In the news recently there is talk about legislation to reduce the fees that retailers pay to banks for debit card transactions. The fees currently average 44 cents per transaction, and the proposal is to cap them at 12 cents per transaction. Here are my thoughts:
- Clearly, the socially optimal amount to charge for swipe fees is equal to the marginal cost. And the marginal cost is probably very small; I imagine most of the costs of running the transaction system are fixed costs that don't depend that much on number of transactions.
- Of course, that only really matters if debit card transactions are at least somewhat price-elastic; i.e. number of transactions is affected by how much they cost. If the number of transactions is unaffected by cost, then changing the fee just redistributes money; it doesn't affect overall efficiency. (Of course, people do care about how the money is distributed.) And I would imagine that the price elasticity is very low: consumers don't care about swipe fees when they use their debit card (since they don't pay them) and most retailers don't choose not to accept debit cards just because of the fees (except sometimes for small transactions).
- The discussion from both sides seems to be centered on whether it will help or hurt consumers, which is reasonable. The pro-regulation side says that businesses will pass the savings on to consumers, while the anti-regulation side says that will not necessarily occur and banks will be forced to increase other fees or reduce perks like free checking to make up for the lost revenue.
- From the retailer's perspective, the swipe fee is like a tax on the transaction, so whether it's the consumer or the producer that ends up paying it depends on the relative elasticity of supply and demand for the goods, as described here.

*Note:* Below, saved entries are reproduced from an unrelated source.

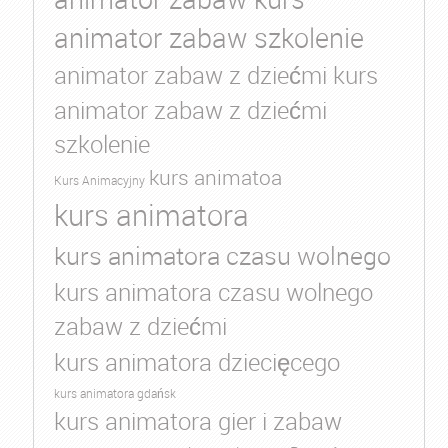
animator zabaw szkolenie
animator zabaw z dziećmi kurs
animator zabaw z dziećmi
szkolenie
kurs animatoa
Kurs Animacyjny
kurs animatora
kurs animatora czasu wolnego
kurs animatora czasu wolnego
zabaw z dziećmi
kurs animatora dziecięcego
kurs animatora gdańsk
kurs animatora gier i zabaw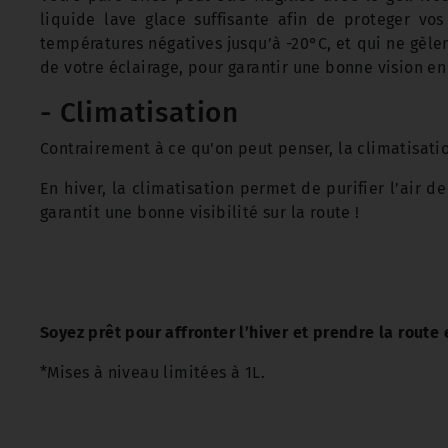
liquide lave glace suffisante afin de proteger vos 
températures négatives jusqu’à -20°C, et qui ne gèler
de votre éclairage, pour garantir une bonne vision en
- Climatisation
Contrairement à ce qu'on peut penser, la climatisation
En hiver, la climatisation permet de purifier l’air d
garantit une bonne visibilité sur la route !
Soyez prêt pour affronter l’hiver et prendre la route 
*Mises à niveau limitées à 1L.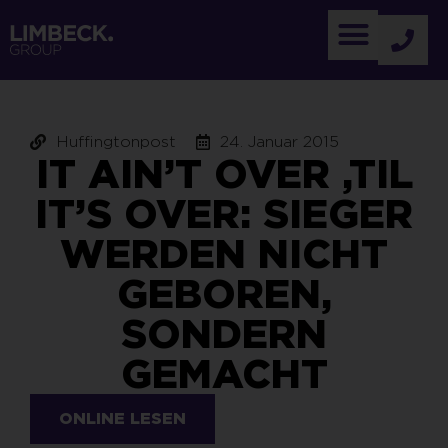
Huffingtonpost
24. Januar 2015
IT AIN’T OVER ‚TIL
IT’S OVER: SIEGER
WERDEN NICHT
GEBOREN,
SONDERN
GEMACHT
ONLINE LESEN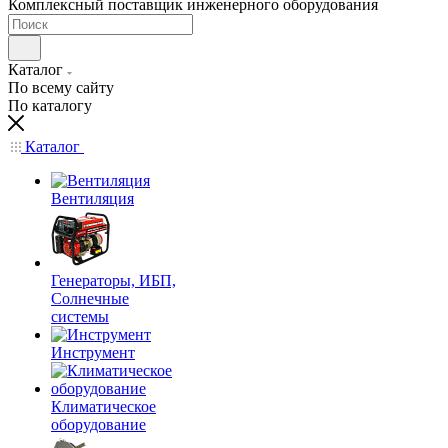
Комплексный поставщик инженерного оборудования
Каталог
По всему сайту
По каталогу
Каталог
Вентиляция
Генераторы, ИБП,
Солнечные
системы
Инструмент
Климатическое
оборудование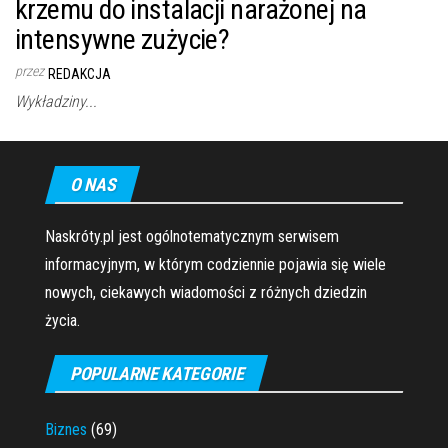
krzemu do instalacji narażonej na
intensywne zużycie?
przez
REDAKCJA
Wykładziny...
O NAS
Naskróty.pl jest ogólnotematycznym serwisem
informacyjnym, w którym codziennie pojawia się wiele
nowych, ciekawych wiadomości z różnych dziedzin
życia.
POPULARNE KATEGORIE
Biznes
(69)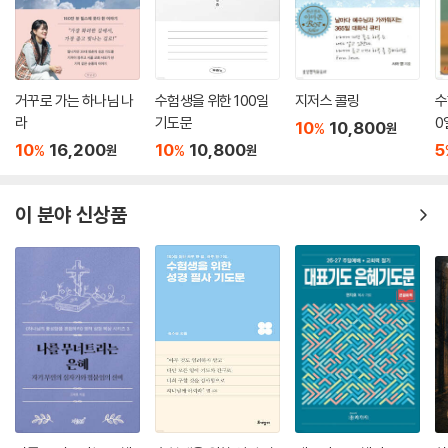
거꾸로 가는 하나님 나
수험생을 위한 100일
지저스 콜링
수
라
기도문
0
10
10,800
%
원
10
16,200
10
10,800
5
%
%
원
원
이 분야 신상품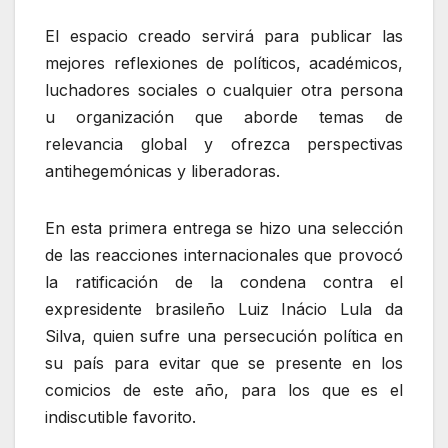
El espacio creado servirá para publicar las
mejores reflexiones de políticos, académicos,
luchadores sociales o cualquier otra persona
u organización que aborde temas de
relevancia global y ofrezca perspectivas
antihegemónicas y liberadoras.
En esta primera entrega se hizo una selección
de las reacciones internacionales que provocó
la ratificación de la condena contra el
expresidente brasileño Luiz Inácio Lula da
Silva, quien sufre una persecución política en
su país para evitar que se presente en los
comicios de este año, para los que es el
indiscutible favorito.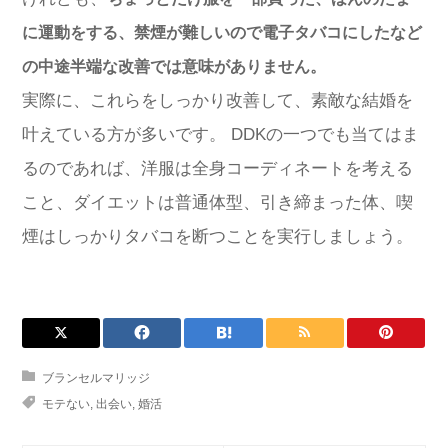
に運動をする、禁煙が難しいので電子タバコにしたなど
の中途半端な改善では意味がありません。
実際に、これらをしっかり改善して、素敵な結婚を
叶えている方が多いです。 DDKの一つでも当てはま
るのであれば、洋服は全身コーディネートを考える
こと、ダイエットは普通体型、引き締まった体、喫
煙はしっかりタバコを断つことを実行しましょう。
ブランセルマリッジ
モテない
,
出会い
,
婚活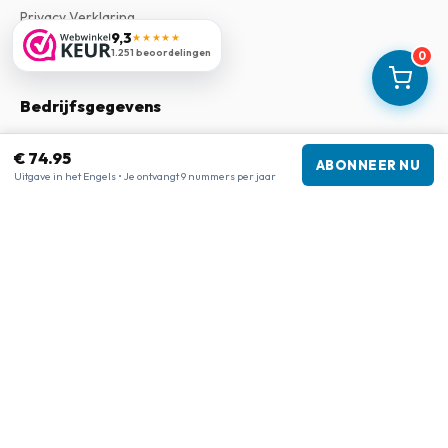
Privacy Verklaring
9,3
★★★★★
Klachtenregeling
1.251 beoordelingen
0
Bedrijfsgegevens
Bedrijf
:
Maja Magazines
€ 74.95
3043 PR Rotterdam, Nederland
ABONNEER NU
Uitgave in het Engels • Je ontvangt 9 nummers per jaar
Btw-nummer
:
NL817937778B01
Kamer van Koophandel
:
27300515
Onze shops
www.tijdschriftenzo.nl
www.englischezeitschriften.de
www.magazinesenanglais.fr
www.rivisteininglese.it
www.papermagazines.com
www.americanmagazines.co.uk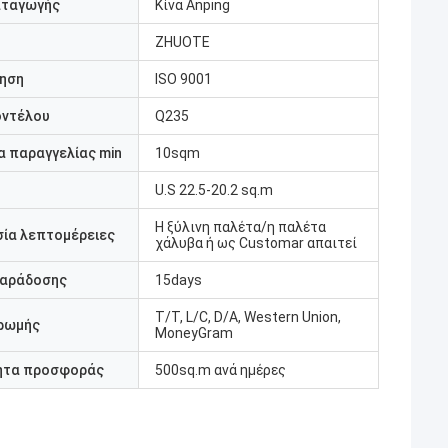
αταγωγής
Κίνα Anping
ZHUOTE
ηση
ISO 9001
οντέλου
Q235
 παραγγελίας min
10sqm
U.S 22.5-20.2 sq.m
Η ξύλινη παλέτα/η παλέτα
ία λεπτομέρειες
χάλυβα ή ως Customar απαιτεί
παράδοσης
15days
T/T, L/C, D/A, Western Union,
ρωμής
MoneyGram
ητα προσφοράς
500sq.m ανά ημέρες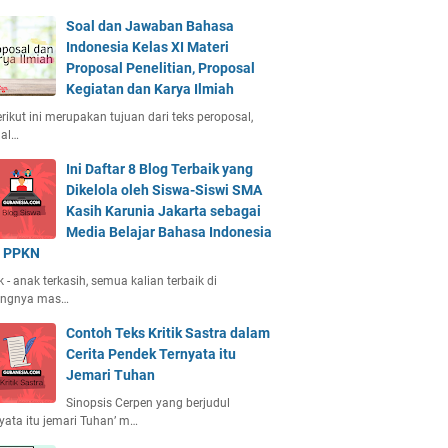
Soal dan Jawaban Bahasa
Indonesia Kelas XI Materi
Proposal Penelitian, Proposal
Kegiatan dan Karya Ilmiah
erikut ini merupakan tujuan dari teks peroposal,
ual…
Ini Daftar 8 Blog Terbaik yang
Dikelola oleh Siswa-Siswi SMA
Kasih Karunia Jakarta sebagai
Media Belajar Bahasa Indonesia
 PPKN
 - anak terkasih, semua kalian terbaik di
angnya mas…
Contoh Teks Kritik Sastra dalam
Cerita Pendek Ternyata itu
Jemari Tuhan
Sinopsis Cerpen yang berjudul
nyata itu jemari Tuhan’ m…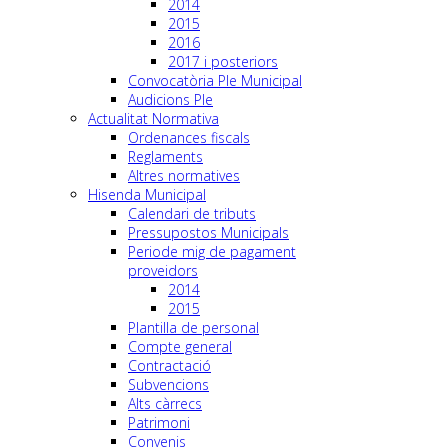
2014
2015
2016
2017 i posteriors
Convocatòria Ple Municipal
Audicions Ple
Actualitat Normativa
Ordenances fiscals
Reglaments
Altres normatives
Hisenda Municipal
Calendari de tributs
Pressupostos Municipals
Periode mig de pagament
proveidors
2014
2015
Plantilla de personal
Compte general
Contractació
Subvencions
Alts càrrecs
Patrimoni
Convenis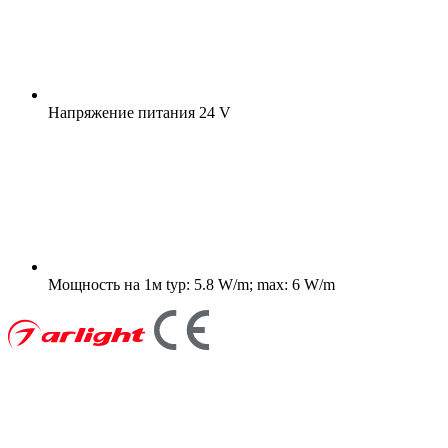
Напряжение питания
24 V
Мощность на 1м
typ: 5.8 W/m; max: 6 W/m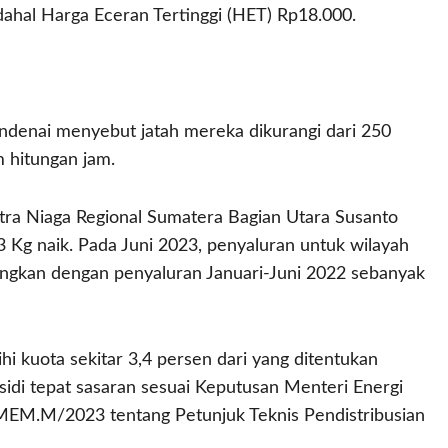
hal Harga Eceran Tertinggi (HET) Rp18.000.
ndenai menyebut jatah mereka dikurangi dari 250
m hitungan jam.
ra Niaga Regional Sumatera Bagian Utara Susanto
 Kg naik. Pada Juni 2023, penyaluran untuk wilayah
ngkan dengan penyaluran Januari-Juni 2022 sebanyak
 kuota sekitar 3,4 persen dari yang ditentukan
idi tepat sasaran sesuai Keputusan Menteri Energi
M.M/2023 tentang Petunjuk Teknis Pendistribusian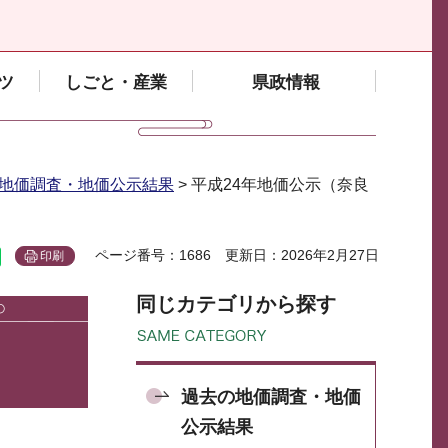
ツ
しごと・産業
県政情報
地価調査・地価公示結果
> 平成24年地価公示（奈良
ページ番号：1686
更新日：2026年2月27日
印刷
同じカテゴリから探す
過去の地価調査・地価
公示結果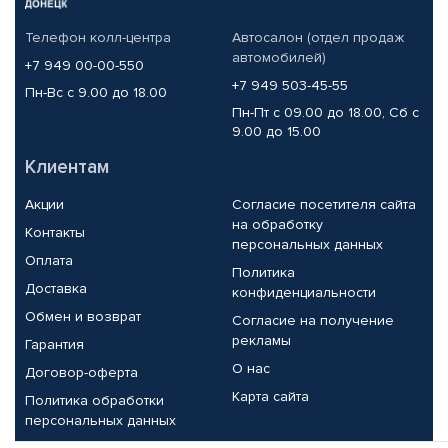
Телефон колл-центра
Автосалон (отдел продаж
автомобилей)
+7 949 00-00-550
+7 949 503-45-55
Пн-Вс с 9.00 до 18.00
Пн-Пт с 09.00 до 18.00, Сб с
9.00 до 15.00
Клиентам
Акции
Согласие посетителя сайта
на обработку
Контакты
персональных данных
Оплата
Политика
Доставка
конфиденциальности
Обмен и возврат
Согласие на получение
рекламы
Гарантия
О нас
Договор-оферта
Карта сайта
Политика обработки
персональных данных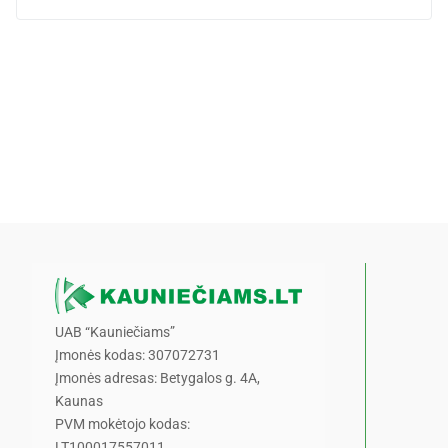
UAB “Kauniečiams”
Įmonės kodas: 307072731
Įmonės adresas: Betygalos g. 4A,
Kaunas
PVM mokėtojo kodas:
LT100017557011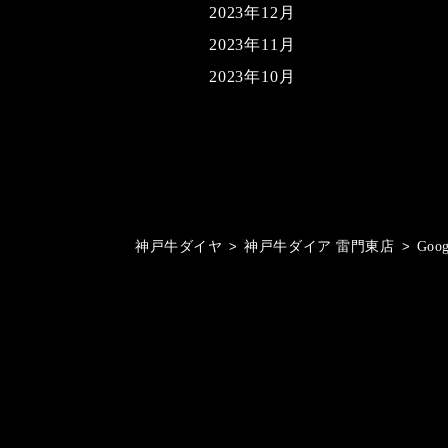
2023年12月
2023年11月
2023年10月
神戸牛ダイヤ
>
神戸牛ダイア 雷門東店
>
Goo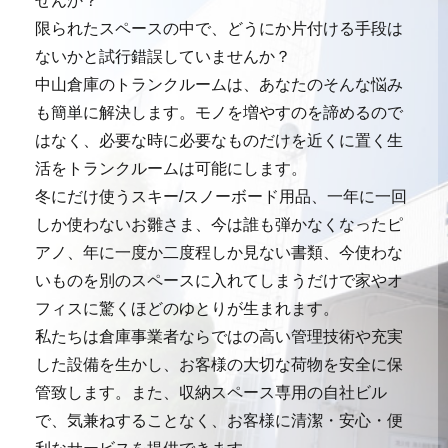
せんか？
限られたスペースの中で、どうにか片付ける手段は
ないかと試行錯誤していませんか？
中山倉庫のトランクルームは、あなたのそんな悩み
も簡単に解決します。モノを増やすのを諦めるので
はなく、必要な時に必要なものだけを近くに置く生
活をトランクルームは可能にします。
冬にだけ使うスキー/スノーボード用品、一年に一回
しか使わないお雛さま、今は誰も弾かなくなったピ
アノ、年に一度か二度程しか見ない書類、今使わな
いものを別のスペースに入れてしまうだけで家やオ
フィスに驚くほどのゆとりが生まれます。
私たちは倉庫事業者ならではの高い管理技術や充実
した設備を生かし、お客様の大切な荷物を安全に保
管致します。また、収納スペース専用の自社ビル
で、気兼ねすることなく、お客様に清潔・安心・便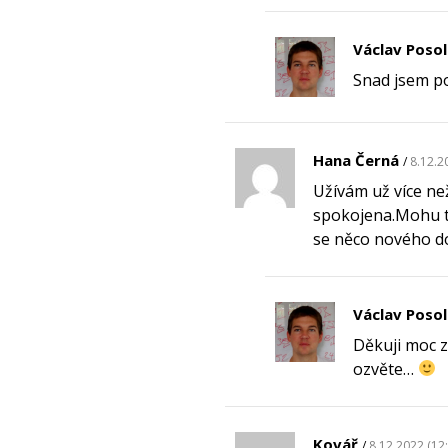
Václav Poso
Snad jsem 
Hana Černá
8.12.2
Užívám už více ne
spokojena.Mohu ta
se něco nového d
Václav Poso
Děkuji moc z
ozvěte…
Kovář
8.12.2022 (12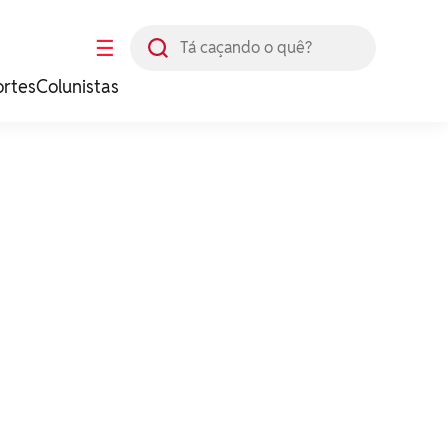
Busca
☰
ortes
Colunistas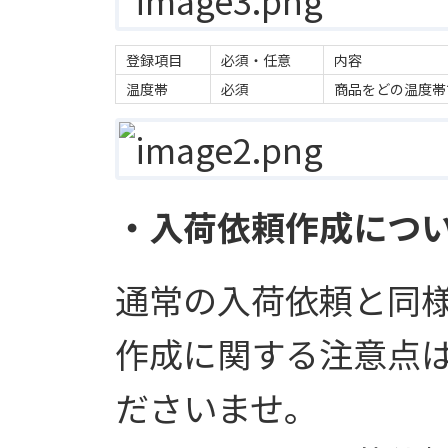
登録項目
必須・任意
内容
温度帯
必須
商品をどの温度帯
・入荷依頼作成につ
通常の入荷依頼と同
作成に関する注意点
ださいませ。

Of course, almost none of the coverage that expresses opinions about this questions even mentions price elasticity. (You could do a similar analysis to answer the question about whether banks will increase other fees; think of the reduction in swipe fees as like a tax on the banks based on how often their customers use debit cards).
- Of course, I don't have any data on the questions above, so I don't know who is correct. But one thing I did notice is that pro-regulation advocates say it will "help small businesses" and take money away from the "big banks", while anti-regulation advocates say that it "helps giant retailers" at the expense of "small credit unions." My question is: How did the whole "big business equals bad, small business equals good" thing start? I mean, isn't the theory behind capitalism that the way businesses become bigger is by improving efficiency to lower costs and responding to the needs of their customers to increase revenue? Maybe Joe Kernen is right that we are being indoctrinated with anti-capitalist values.